Once again, thank you so much for all the help you have already given. You probably don’t know how much of godsend this is.

Yes, you need to compile the whole .hex file (even for the smallest changes). The easiest way to do that for me was through Visual Studio Code. How far are you getting with the compilation? Be sure to create a copy of tup.config for you board based on the tup.config.default file.

Also, how are you tranfering your code to the Odrive? Have you tried using the DFU mode over USB, by running odrivetool dfu custom_firmware.hex from the folder where the .hex file is? That works quite reliably for me.

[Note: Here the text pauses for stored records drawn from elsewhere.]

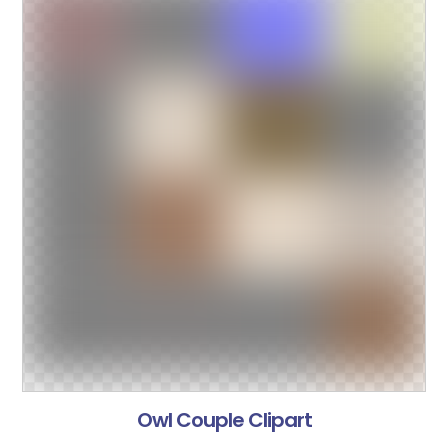
Owl Couple Clipart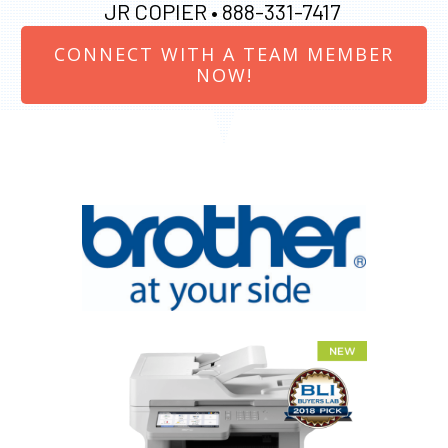
JR COPIER •
888-331-7417
CONNECT WITH A TEAM MEMBER
NOW!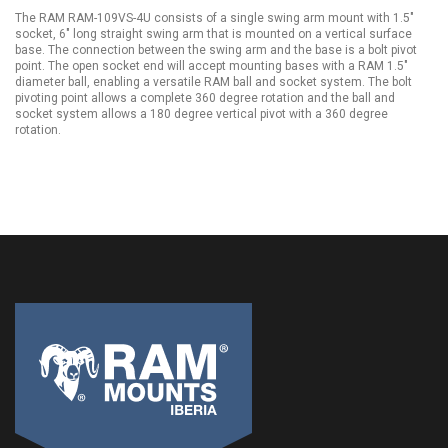
The RAM RAM-109VS-4U consists of a single swing arm mount with 1.5"
socket, 6" long straight swing arm that is mounted on a vertical surface
base. The connection between the swing arm and the base is a bolt pivot
point. The open socket end will accept mounting bases with a RAM 1.5"
diameter ball, enabling a versatile RAM ball and socket system. The bolt
pivoting point allows a complete 360 degree rotation and the ball and
socket system allows a 180 degree vertical pivot with a 360 degree
rotation.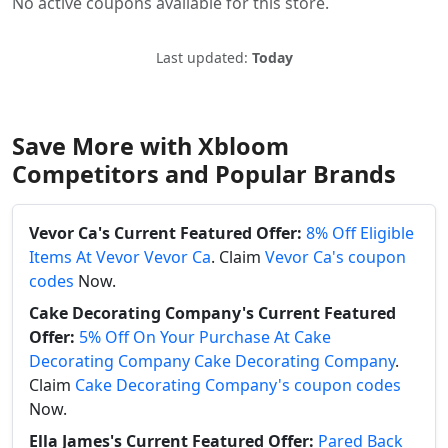
No active coupons available for this store.
Last updated:
Today
Save More with Xbloom
Competitors and Popular Brands
Vevor Ca's Current Featured Offer:
8% Off Eligible
Items At Vevor Vevor Ca
. Claim
Vevor Ca's coupon
codes
Now.
Cake Decorating Company's Current Featured
Offer:
5% Off On Your Purchase At Cake
Decorating Company Cake Decorating Company
.
Claim
Cake Decorating Company's coupon codes
Now.
Ella James's Current Featured Offer:
Pared Back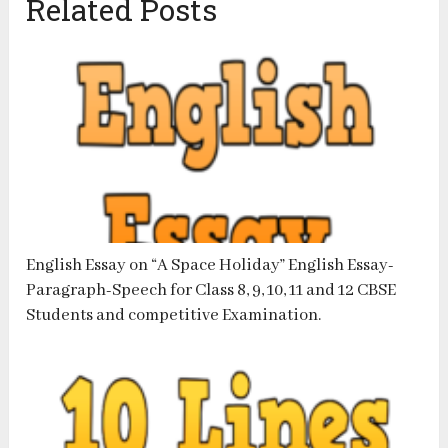
Related Posts
English Essay on “A Space Holiday” English Essay-
Paragraph-Speech for Class 8, 9, 10, 11 and 12 CBSE
Students and competitive Examination.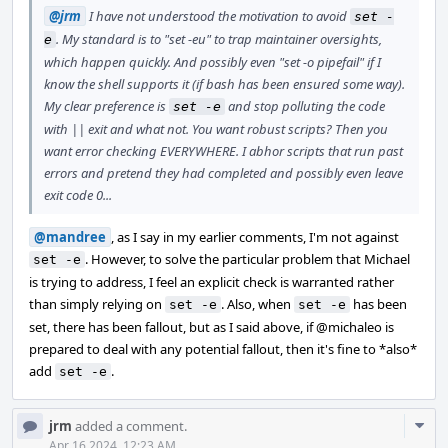
@jrm
I have not understood the motivation to avoid
set -
. My standard is to "set -eu" to trap maintainer oversights,
e
which happen quickly. And possibly even "set -o pipefail" if I
know the shell supports it (if bash has been ensured some way).
My clear preference is
and stop polluting the code
set -e
with || exit and what not. You want robust scripts? Then you
want error checking EVERYWHERE. I abhor scripts that run past
errors and pretend they had completed and possibly even leave
exit code 0...
@mandree
, as I say in my earlier comments, I'm not against
. However, to solve the particular problem that Michael
set -e
is trying to address, I feel an explicit check is warranted rather
than simply relying on
. Also, when
has been
set -e
set -e
set, there has been fallout, but as I said above, if
@michaleo
is
prepared to deal with any potential fallout, then it's fine to *also*
add
.
set -e
Com
jrm
added a comment.
Acti
Apr 16 2024, 12:23 AM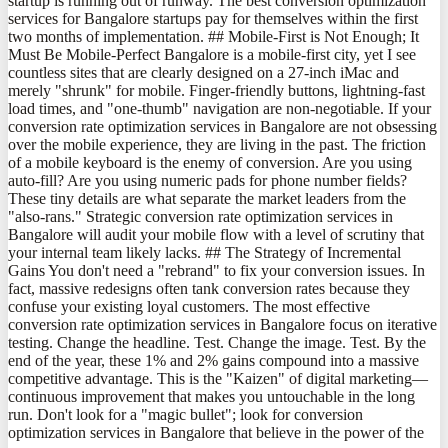
startup is running out of runway. The best conversion optimization
services for Bangalore startups pay for themselves within the first
two months of implementation. ## Mobile-First is Not Enough; It
Must Be Mobile-Perfect Bangalore is a mobile-first city, yet I see
countless sites that are clearly designed on a 27-inch iMac and
merely "shrunk" for mobile. Finger-friendly buttons, lightning-fast
load times, and "one-thumb" navigation are non-negotiable. If your
conversion rate optimization services in Bangalore are not obsessing
over the mobile experience, they are living in the past. The friction
of a mobile keyboard is the enemy of conversion. Are you using
auto-fill? Are you using numeric pads for phone number fields?
These tiny details are what separate the market leaders from the
"also-rans." Strategic conversion rate optimization services in
Bangalore will audit your mobile flow with a level of scrutiny that
your internal team likely lacks. ## The Strategy of Incremental
Gains You don't need a "rebrand" to fix your conversion issues. In
fact, massive redesigns often tank conversion rates because they
confuse your existing loyal customers. The most effective
conversion rate optimization services in Bangalore focus on iterative
testing. Change the headline. Test. Change the image. Test. By the
end of the year, these 1% and 2% gains compound into a massive
competitive advantage. This is the "Kaizen" of digital marketing—
continuous improvement that makes you untouchable in the long
run. Don't look for a "magic bullet"; look for conversion
optimization services in Bangalore that believe in the power of the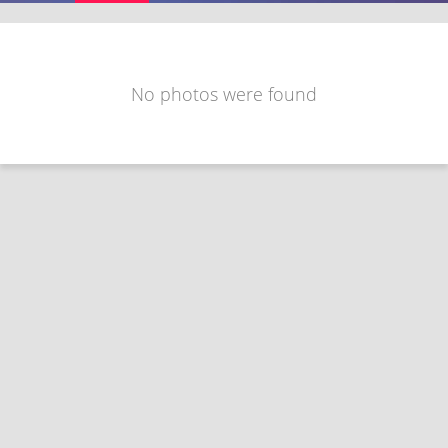
No photos were found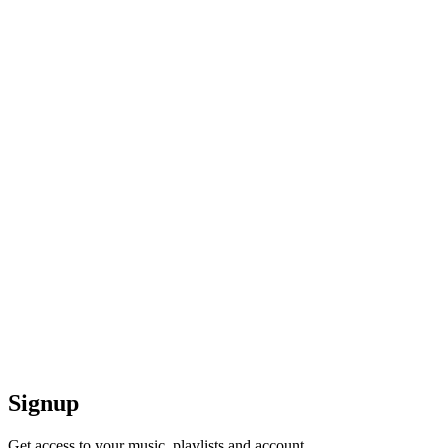
Signup
Get access to your music, playlists and account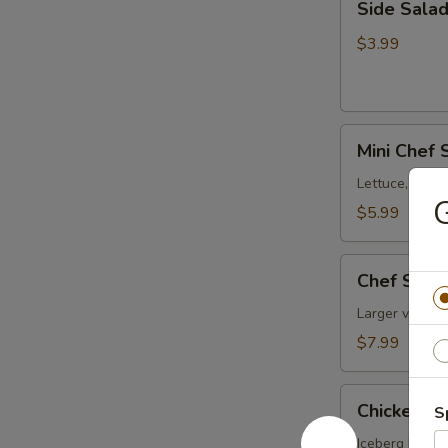
Side Sala
Salad
$3.99
Mini
Mini Chef 
Chef
Salad
Lettuce, toma
G
$5.99
Chef
Chef Sala
Salad
Larger version
$7.99
Chicken
Chicken Fa
S
Fajita
Salad
Iceberg Lettuc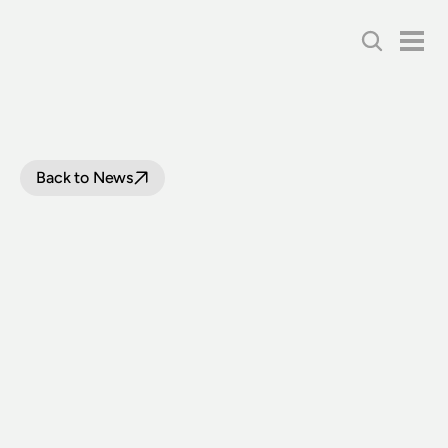
Back to News
BOARD
WRAP:
AUGUST
2022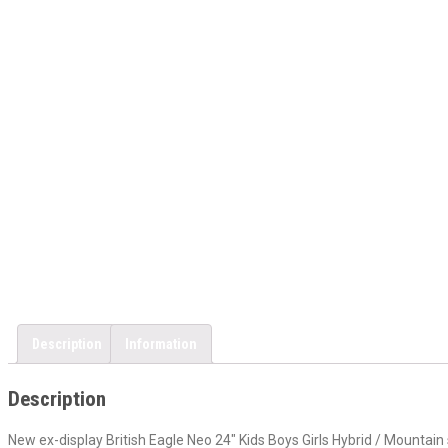
Description
Information
Description
New ex-display British Eagle Neo 24″ Kids Boys Girls Hybrid / Mountain s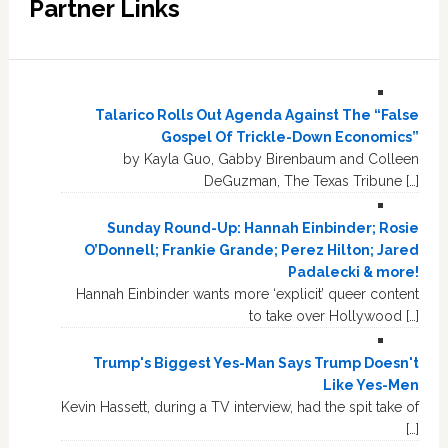
Partner Links
Talarico Rolls Out Agenda Against The “False
Gospel Of Trickle-Down Economics”
by Kayla Guo, Gabby Birenbaum and Colleen
DeGuzman, The Texas Tribune […]
Sunday Round-Up: Hannah Einbinder; Rosie
O’Donnell; Frankie Grande; Perez Hilton; Jared
Padalecki & more!
Hannah Einbinder wants more ‘explicit’ queer content
to take over Hollywood […]
Trump's Biggest Yes-Man Says Trump Doesn't
Like Yes-Men
Kevin Hassett, during a TV interview, had the spit take of
[…]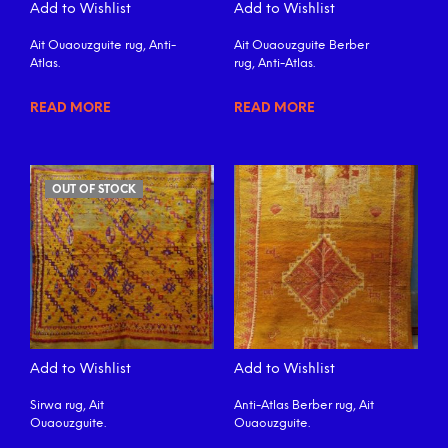
Add to Wishlist
Add to Wishlist
Ait Ouaouzguite rug, Anti-
Ait Ouaouzguite Berber
Atlas.
rug, Anti-Atlas.
READ MORE
READ MORE
OUT OF STOCK
Add to Wishlist
Add to Wishlist
Sirwa rug, Ait
Anti-Atlas Berber rug, Ait
Ouaouzguite.
Ouaouzguite.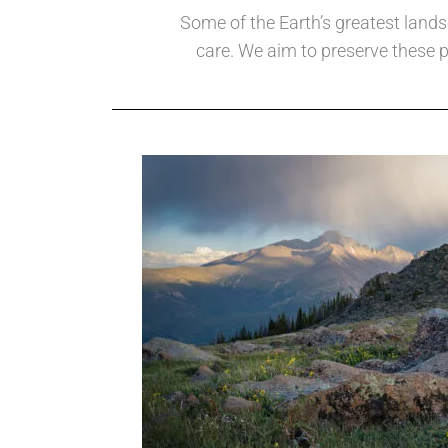
Some of the Earth’s greatest lands
care. We aim to preserve these p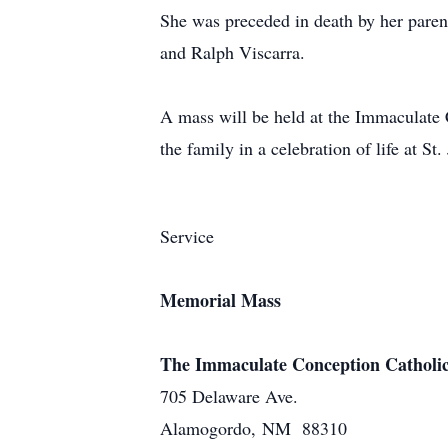
She was preceded in death by her parent
and Ralph Viscarra.
A mass will be held at the Immaculate 
the family in a celebration of life at St
Service
Memorial Mass
The Immaculate Conception Catholi
705 Delaware Ave.
Alamogordo, NM 88310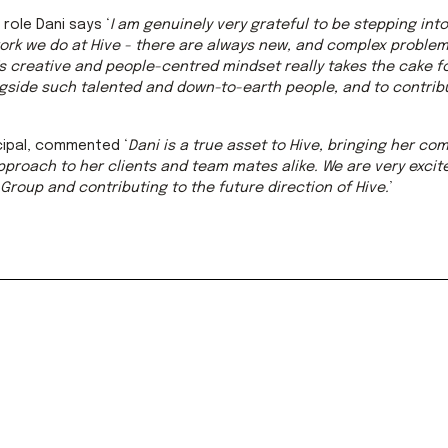
role Dani says ‘
I am genuinely very grateful to be stepping into 
work we do at Hive - there are always new, and complex problem
’s creative and people-centred mindset really takes the cake fo
gside such talented and down-to-earth people, and to contribu
ncipal, commented ‘
Dani is a true asset to Hive, bringing her c
proach to her clients and team mates alike. We are very excite
Group and contributing to the future direction of Hive.
’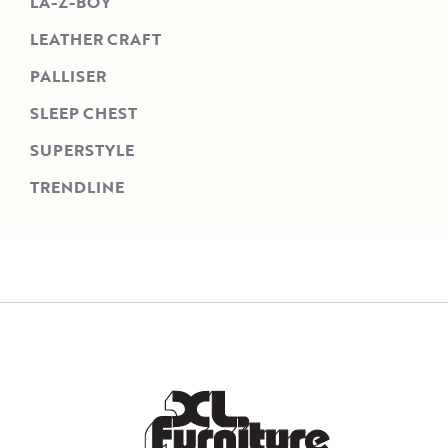
LA-Z-BOY
LEATHER CRAFT
PALLISER
SLEEP CHEST
SUPERSTYLE
TRENDLINE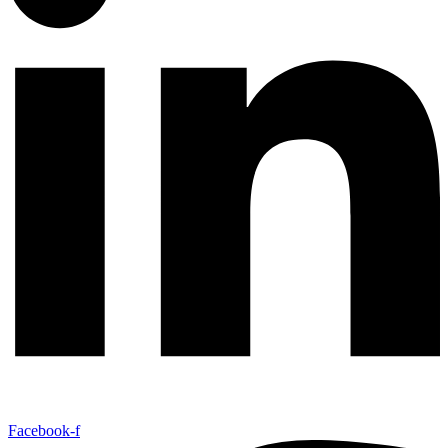
Facebook-f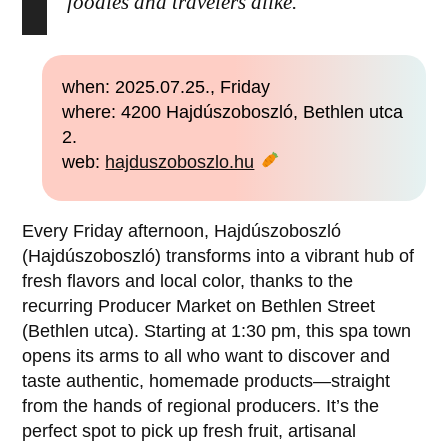
foodies and travelers alike.
when: 2025.07.25., Friday
where: 4200 Hajdúszoboszló, Bethlen utca
2.
web:
hajduszoboszlo.hu
Every Friday afternoon, Hajdúszoboszló
(Hajdúszoboszló) transforms into a vibrant hub of
fresh flavors and local color, thanks to the
recurring Producer Market on Bethlen Street
(Bethlen utca). Starting at 1:30 pm, this spa town
opens its arms to all who want to discover and
taste authentic, homemade products—straight
from the hands of regional producers. It’s the
perfect spot to pick up fresh fruit, artisanal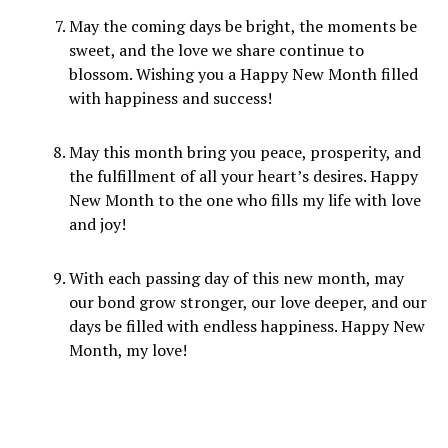
May the coming days be bright, the moments be
sweet, and the love we share continue to
blossom. Wishing you a Happy New Month filled
with happiness and success!
May this month bring you peace, prosperity, and
the fulfillment of all your heart’s desires. Happy
New Month to the one who fills my life with love
and joy!
With each passing day of this new month, may
our bond grow stronger, our love deeper, and our
days be filled with endless happiness. Happy New
Month, my love!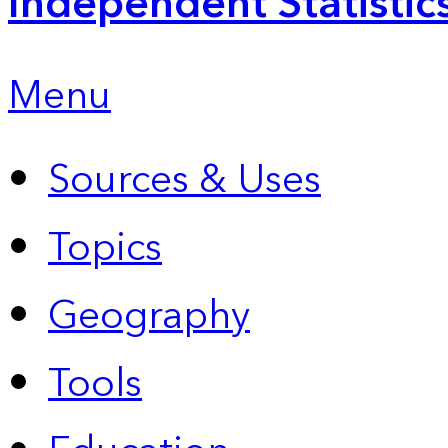
Independent Statistic
Menu
Sources & Uses
Topics
Geography
Tools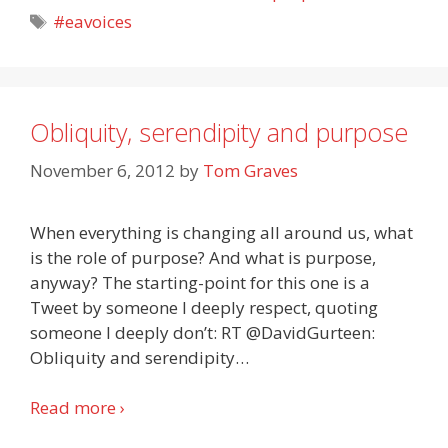
Tags
#eavoices
Obliquity, serendipity and purpose
November 6, 2012
by
Tom Graves
When everything is changing all around us, what
is the role of purpose? And what is purpose,
anyway? The starting-point for this one is a
Tweet by someone I deeply respect, quoting
someone I deeply don’t: RT @DavidGurteen:
Obliquity and serendipity
…
Read more ›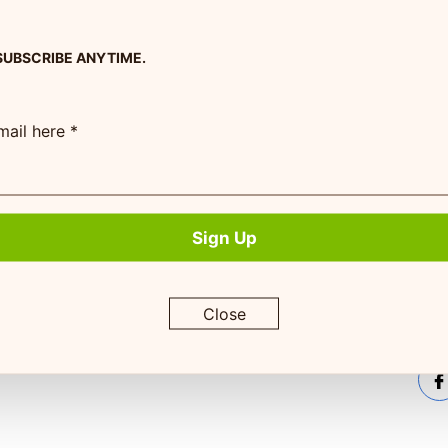
SUBSCRIBE ANYTIME.
Company Info
Pet Experts
Subs
rece
mail here *
am
About Us
Pet Experts Login
serv
Contact Us
Pet Expert Program
Terms of Service
Sign Up
Return Policy
Privacy Policy
Close
By su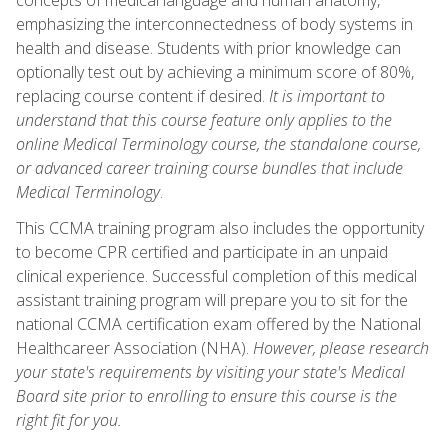
emphasizing the interconnectedness of body systems in
health and disease. Students with prior knowledge can
optionally test out by achieving a minimum score of 80%,
replacing course content if desired.
It is important to
understand that this course feature only applies to the
online Medical Terminology course, the standalone course,
or advanced career training course bundles that include
Medical Terminology
.
This CCMA training program also includes the opportunity
to become CPR certified and participate in an unpaid
clinical experience. Successful completion of this medical
assistant training program will prepare you to sit for the
national CCMA certification exam offered by the National
Healthcareer Association (NHA).
However, please research
your state's requirements by visiting your state's Medical
Board site prior to enrolling to ensure this course is the
right fit for you.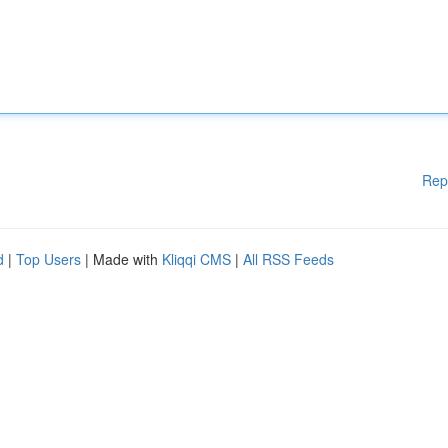
Rep
d
|
Top Users
| Made with
Kliqqi CMS
|
All RSS Feeds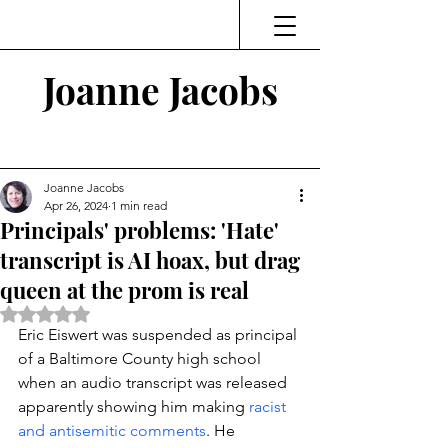
Joanne Jacobs
Thinking and Linking
Joanne Jacobs
Apr 26, 2024
1 min read
Principals' problems: 'Hate'
transcript is AI hoax, but drag
queen at the prom is real
Rated NaN out of 5 stars.
Eric Eiswert was suspended as principal 
of a Baltimore County high school 
when an audio transcript was released 
apparently showing him making 
racist 
and antisemitic comments
. He 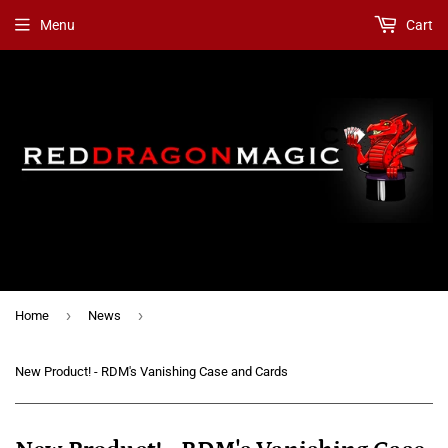
Menu
Cart
›
›
Home
News
New Product! - RDM's Vanishing Case and Cards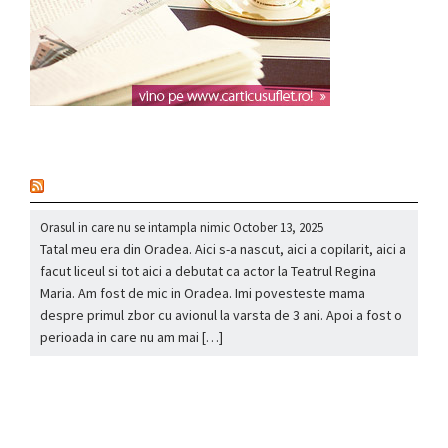
nou
Orasul in care nu se intampla nimic
October 13, 2025
Tatal meu era din Oradea. Aici s-a nascut, aici a copilarit, aici a
facut liceul si tot aici a debutat ca actor la Teatrul Regina
Maria. Am fost de mic in Oradea. Imi povesteste mama
despre primul zbor cu avionul la varsta de 3 ani. Apoi a fost o
perioada in care nu am mai […]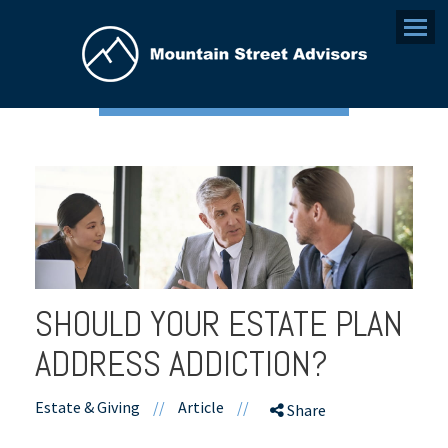
Menu
SHOULD YOUR ESTATE PLAN
ADDRESS ADDICTION?
Estate & Giving
//
Article
//
Share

I am currently in the process of working out how to compile the firmware in VSCode. But I ran into an issue that I can’t seem to surpass. I made a post about it here.

I think I correctly copied over the tup.config.default file and made it into a tup.config file correctly.

For flashing the firmware I was trying to use odrivetool dfu (file path) but that resulted in me bricking the board. The tool erased the old firmware and then crashed immediately afterward, resulting in a board with nothing on it. That meant that I couldn’t even run odrivetool dfu to put the firmware back on the board. So, I used the Upgrading firmware with a different DFU tool instructions to restore the firmware. I am more confident in my ability to flash the firmware than to edit it.

The main holdup right now is simply getting the firmware to compile into a flashable hex file. Which I am, slowly, making progress on.